*** GIVEN INFORMATION ***

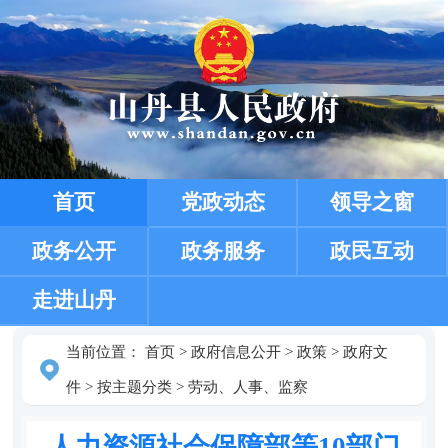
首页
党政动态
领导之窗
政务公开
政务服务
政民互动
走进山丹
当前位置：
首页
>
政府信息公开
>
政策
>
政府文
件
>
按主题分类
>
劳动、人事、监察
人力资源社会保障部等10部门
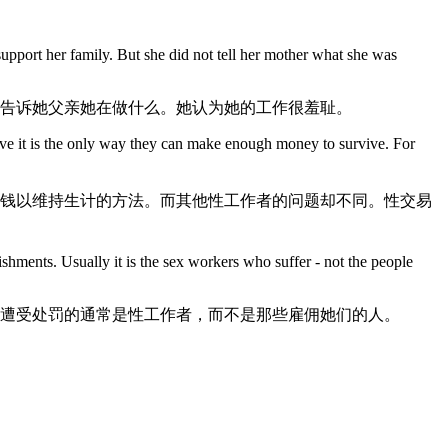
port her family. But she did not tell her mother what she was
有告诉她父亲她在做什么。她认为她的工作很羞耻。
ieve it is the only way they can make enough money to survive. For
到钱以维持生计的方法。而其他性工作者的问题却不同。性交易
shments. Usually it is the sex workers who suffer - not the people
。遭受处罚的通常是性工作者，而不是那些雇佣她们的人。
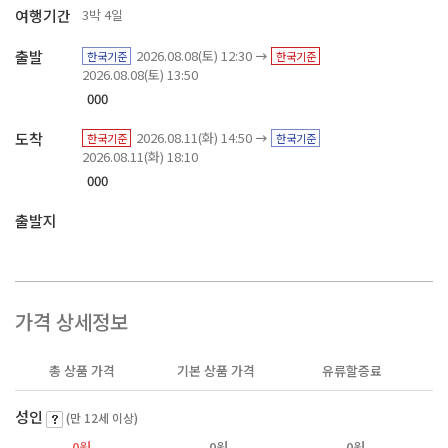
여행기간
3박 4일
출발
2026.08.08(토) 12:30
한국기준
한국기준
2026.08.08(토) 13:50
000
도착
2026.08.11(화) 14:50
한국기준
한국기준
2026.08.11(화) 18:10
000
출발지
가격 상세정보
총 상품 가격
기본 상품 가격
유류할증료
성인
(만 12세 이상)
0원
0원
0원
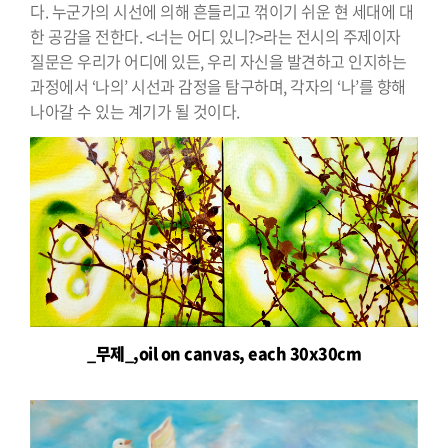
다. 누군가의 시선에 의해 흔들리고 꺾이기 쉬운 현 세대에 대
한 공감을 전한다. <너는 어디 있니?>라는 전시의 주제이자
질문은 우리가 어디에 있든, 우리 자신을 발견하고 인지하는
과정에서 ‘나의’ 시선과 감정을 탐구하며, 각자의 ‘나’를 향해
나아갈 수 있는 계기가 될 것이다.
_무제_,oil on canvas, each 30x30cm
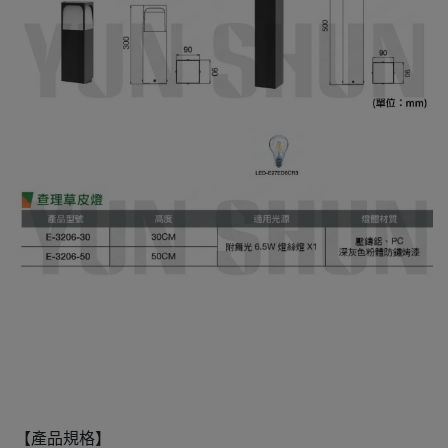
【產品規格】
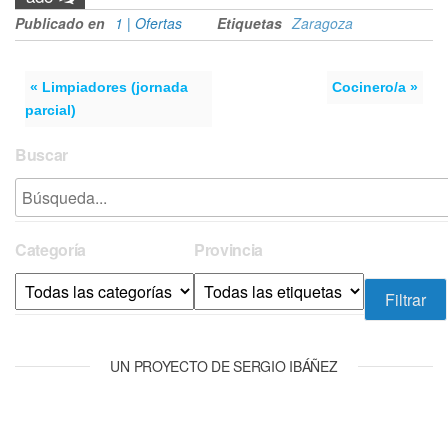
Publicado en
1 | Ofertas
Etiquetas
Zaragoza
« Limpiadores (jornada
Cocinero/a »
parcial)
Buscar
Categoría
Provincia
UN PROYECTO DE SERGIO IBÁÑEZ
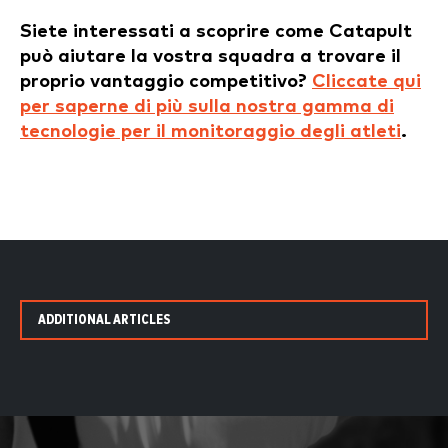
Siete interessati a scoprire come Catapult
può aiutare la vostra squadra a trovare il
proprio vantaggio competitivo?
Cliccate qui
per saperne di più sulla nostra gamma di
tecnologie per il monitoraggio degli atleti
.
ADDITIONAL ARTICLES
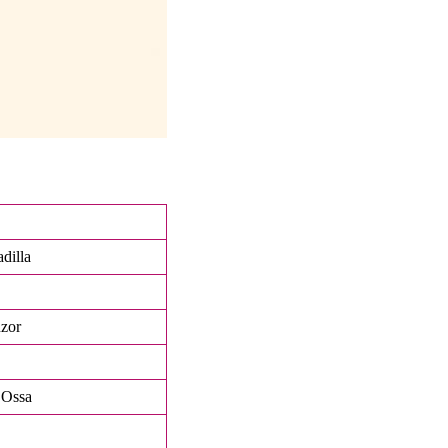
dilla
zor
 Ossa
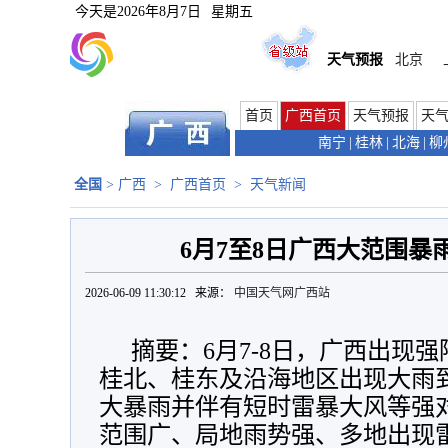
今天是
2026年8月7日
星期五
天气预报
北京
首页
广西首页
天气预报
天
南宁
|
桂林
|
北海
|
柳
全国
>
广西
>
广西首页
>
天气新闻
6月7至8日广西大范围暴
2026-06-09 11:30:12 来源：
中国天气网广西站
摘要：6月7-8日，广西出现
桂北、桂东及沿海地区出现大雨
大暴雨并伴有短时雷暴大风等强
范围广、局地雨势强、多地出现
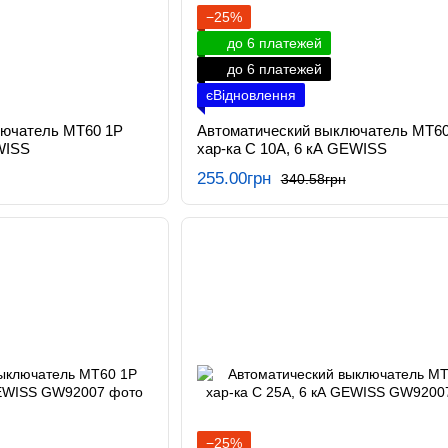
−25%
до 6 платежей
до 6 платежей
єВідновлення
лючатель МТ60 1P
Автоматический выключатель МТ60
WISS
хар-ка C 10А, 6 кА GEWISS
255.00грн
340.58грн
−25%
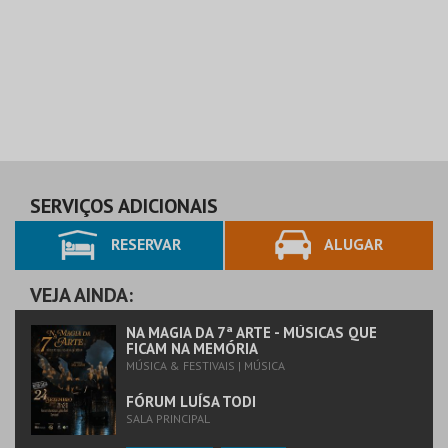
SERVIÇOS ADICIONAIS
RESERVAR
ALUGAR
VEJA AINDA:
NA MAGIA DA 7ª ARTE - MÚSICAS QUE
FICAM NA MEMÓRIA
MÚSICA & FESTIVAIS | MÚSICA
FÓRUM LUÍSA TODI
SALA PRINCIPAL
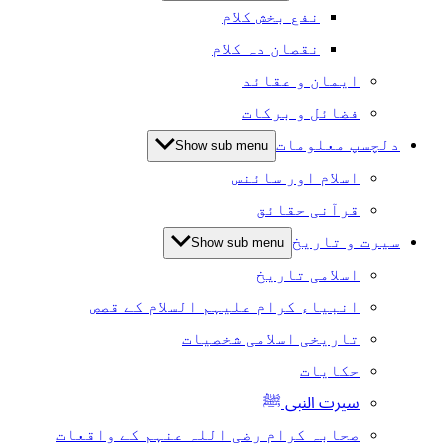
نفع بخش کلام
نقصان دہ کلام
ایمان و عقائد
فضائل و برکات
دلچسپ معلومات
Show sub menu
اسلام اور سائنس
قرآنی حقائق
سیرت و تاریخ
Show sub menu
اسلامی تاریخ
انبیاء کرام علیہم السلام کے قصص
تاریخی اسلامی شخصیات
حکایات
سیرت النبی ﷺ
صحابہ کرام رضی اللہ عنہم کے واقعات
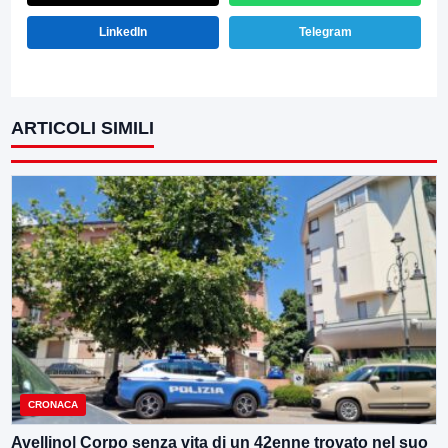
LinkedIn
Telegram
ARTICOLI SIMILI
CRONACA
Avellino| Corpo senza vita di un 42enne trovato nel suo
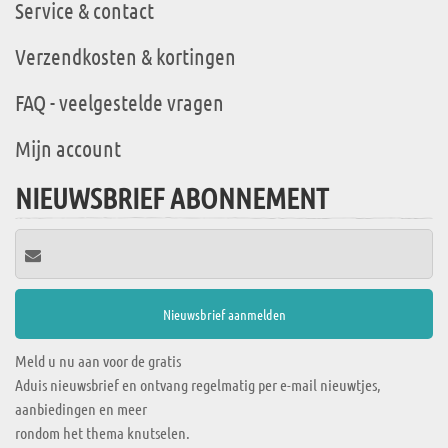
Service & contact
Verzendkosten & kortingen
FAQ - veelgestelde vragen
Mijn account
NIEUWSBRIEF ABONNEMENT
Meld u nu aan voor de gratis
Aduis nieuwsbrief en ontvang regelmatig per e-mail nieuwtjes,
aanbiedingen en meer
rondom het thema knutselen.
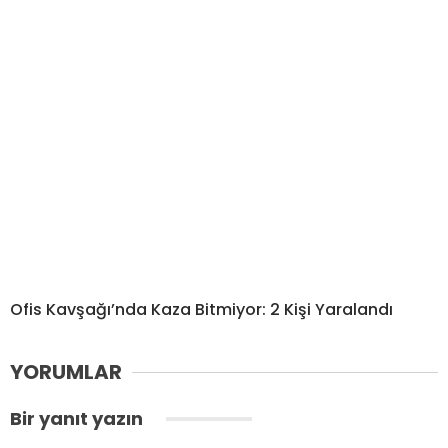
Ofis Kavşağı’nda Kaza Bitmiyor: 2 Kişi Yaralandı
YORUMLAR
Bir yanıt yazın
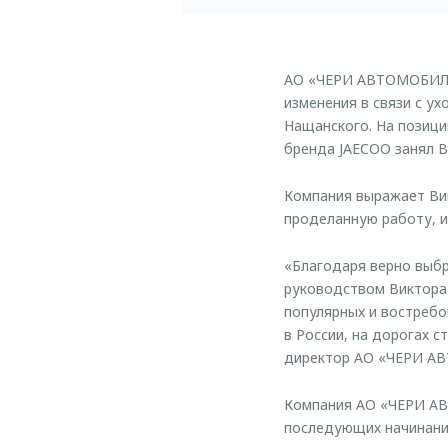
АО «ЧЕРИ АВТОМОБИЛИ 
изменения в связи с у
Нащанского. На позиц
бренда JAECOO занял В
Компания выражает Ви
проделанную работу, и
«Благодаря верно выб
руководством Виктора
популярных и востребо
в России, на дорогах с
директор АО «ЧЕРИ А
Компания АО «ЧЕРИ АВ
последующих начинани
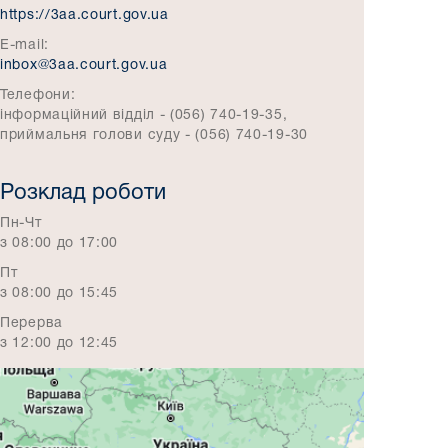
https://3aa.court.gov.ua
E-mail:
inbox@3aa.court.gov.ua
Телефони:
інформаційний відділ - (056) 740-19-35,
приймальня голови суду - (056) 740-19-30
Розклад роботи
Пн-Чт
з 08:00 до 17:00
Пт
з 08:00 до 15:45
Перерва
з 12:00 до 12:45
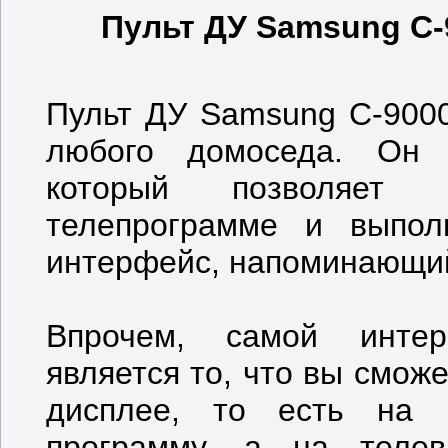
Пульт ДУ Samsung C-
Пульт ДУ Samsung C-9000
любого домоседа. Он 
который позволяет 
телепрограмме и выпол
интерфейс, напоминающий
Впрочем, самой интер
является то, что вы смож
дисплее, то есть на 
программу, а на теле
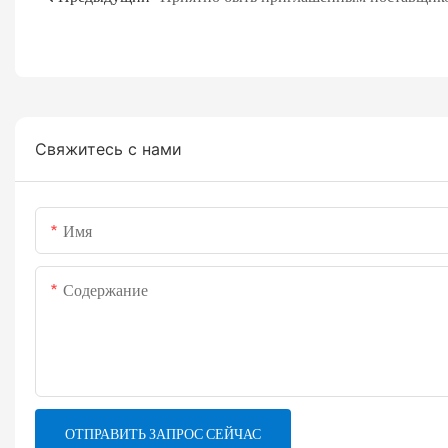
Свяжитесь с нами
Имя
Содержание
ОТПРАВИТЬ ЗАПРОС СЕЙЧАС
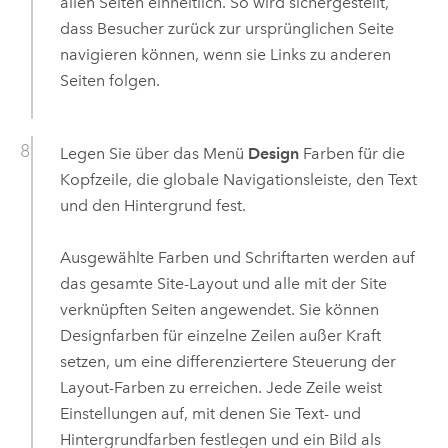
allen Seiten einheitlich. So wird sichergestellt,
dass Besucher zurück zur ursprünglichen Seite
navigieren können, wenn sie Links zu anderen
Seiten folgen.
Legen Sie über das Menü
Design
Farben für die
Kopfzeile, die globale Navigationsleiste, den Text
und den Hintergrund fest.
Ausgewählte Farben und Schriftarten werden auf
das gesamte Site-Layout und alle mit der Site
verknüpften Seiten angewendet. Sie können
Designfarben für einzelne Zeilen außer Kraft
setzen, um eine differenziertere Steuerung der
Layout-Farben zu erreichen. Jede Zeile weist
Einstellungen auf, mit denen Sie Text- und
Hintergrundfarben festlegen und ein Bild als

*** End of GIVEN INFORMATION ***

## TASK
A precise copy of each record, with the images removed, should be output.

## SOLUTION FOR THIS EXERCISE
首页
党政动态
领导之窗
政务公开
政务服务
政民互动
走进山丹
当前位置：
首页
>
政府信息公开
>
政策
>
政府文
件
>
按主题分类
>
劳动、人事、监察
人力资源社会保障部等10部门
port her family. But she did not tell her mother what she was
有告诉她父亲她在做什么。她认为她的工作很羞耻。
ieve it is the only way they can make enough money to survive. For
到钱以维持生计的方法。而其他性工作者的问题却不同。性交易
shments. Usually it is the sex workers who suffer - not the people
。遭受处罚的通常是性工作者，而不是那些雇佣她们的人。
여행기간
3박 4일
출발
2026.08.08(토) 12:30
한국기준
한국기준
2026.08.08(토) 13:50
000
도착
2026.08.11(화) 14:50
한국기준
한국기준
2026.08.11(화) 18:10
000
출발지
가격 상세정보
총 상품 가격
기본 상품 가격
유류할증료
성인
(만 12세 이상)
0원
0원
0원
다. 누군가의 시선에 의해 흔들리고 꺾이기 쉬운 현 세대에 대
한 공감을 전한다. <너는 어디 있니?>라는 전시의 주제이자
질문은 우리가 어디에 있든, 우리 자신을 발견하고 인지하는
과정에서 ‘나의’ 시선과 감정을 탐구하며, 각자의 ‘나’를 향해
나아갈 수 있는 계기가 될 것이다.
_무제_,oil on canvas, each 30x30cm
【產品規格】
Publicado en
1 | Ofertas
Etiquetas
Zaragoza
« Limpiadores (jornada
Cocinero/a »
parcial)
Buscar
Categoría
Provincia
UN PROYECTO DE SERGIO IBÁÑEZ
Siete interessati a scoprire come Catapult
può aiutare la vostra squadra a trovare il
proprio vantaggio competitivo?
Cliccate qui
per saperne di più sulla nostra gamma di
tecnologie per il monitoraggio degli atleti
.
ADDITIONAL ARTICLES
dilla
zor
 Ossa
今天是
2026年8月7日
星期五
天气预报
北京
首页
广西首页
天气预报
天
南宁
|
桂林
|
北海
|
柳
全国
>
广西
>
广西首页
>
天气新闻
6月7至8日广西大范围暴
2026-06-09 11:30:12 来源：
中国天气网广西站
摘要：6月7-8日，广西出现
桂北、桂东及沿海地区出现大雨
大暴雨并伴有短时雷暴大风等强
范围广、局地雨势强、多地出现
−25%
до 6 платежей
до 6 платежей
єВідновлення
лючатель МТ60 1P
Автоматический выключатель МТ60
WISS
хар-ка C 10А, 6 кА GEWISS
255.00грн
340.58грн
−25%
SERVIÇOS ADICIONAIS
RESERVAR
ALUGAR
VEJA AINDA:
NA MAGIA DA 7ª ARTE - MÚSICAS QUE
FICAM NA MEMÓRIA
MÚSICA & FESTIVAIS | MÚSICA
FÓRUM LUÍSA TODI
SALA PRINCIPAL
نفع بخش کلام
نقصان دہ کلام
ایمان و عقائد
فضائل و برکات
دلچسپ معلومات
Show sub menu
اسلام اور سائنس
قرآنی حقائق
سیرت و تاریخ
Show sub menu
اسلامی تاریخ
انبیاء کرام علیہم السلام کے قصص
تاریخی اسلامی شخصیات
حکایات
سیرت النبی ﷺ
صحابہ کرام رضی اللہ عنہم کے واقعات
LinkedIn
Telegram
ARTICOLI SIMILI
CRONACA
Avellino| Corpo senza vita di un 42enne trovato nel suo
Service & contact
Verzendkosten & kortingen
FAQ - veelgestelde vragen
Mijn account
NIEUWSBRIEF ABONNEMENT
Meld u nu aan voor de gratis
Aduis nieuwsbrief en ontvang regelmatig per e-mail nieuwtjes,
aanbiedingen en meer
rondom het thema knutselen.
Ofis Kavşağı’nda Kaza Bitmiyor: 2 Kişi Yaralandı
YORUMLAR
Bir yanıt yazın
АО «ЧЕРИ АВТОМОБИЛИ 
изменения в связи с у
Нащанского. На позиц
бренда JAECOO занял В
Компания выражает Ви
проделанную работу, и
«Благодаря верно выб
руководством Виктора
популярных и востребо
в России, на дорогах с
директор АО «ЧЕРИ А
Компания АО «ЧЕРИ АВ
последующих начинани
https://3aa.court.gov.ua
E-mail:
inbox@3aa.court.gov.ua
Телефони:
інформаційний відділ - (056) 740-19-35,
приймальня голови суду - (056) 740-19-30
Розклад роботи
Пн-Чт
з 08:00 до 17:00
Пт
з 08:00 до 15:45
Перерва
з 12:00 до 12:45
Пульт ДУ Samsung C-
Пульт ДУ Samsung C-9000
любого домоседа. Он 
который позволяет 
телепрограмме и выпол
интерфейс, напоминающий
Впрочем, самой интер
является то, что вы смож
дисплее, то есть на 
программу, а на теле
Свяжитесь с нами
Имя
Содержание
ОТПРАВИТЬ ЗАПРОС СЕЙЧАС
allen Seiten einheitlich. So wird sichergestellt,
dass Besucher zurück zur ursprünglichen Seite
navigieren können, wenn sie Links zu anderen
Seiten folgen.
Legen Sie über das Menü
Design
Farben für die
Kopfzeile, die globale Navigationsleiste, den Text
und den Hintergrund fest.
Ausgewählte Farben und Schriftarten werden auf
das gesamte Site-Layout und alle mit der Site
verknüpften Seiten angewendet. Sie können
Designfarben für einzelne Zeilen außer Kraft
setzen, um eine differenziertere Steuerung der
Layout-Farben zu erreichen. Jede Zeile weist
Einstellungen auf, mit denen Sie Text- und
Hintergrundfarben festlegen und ein Bild als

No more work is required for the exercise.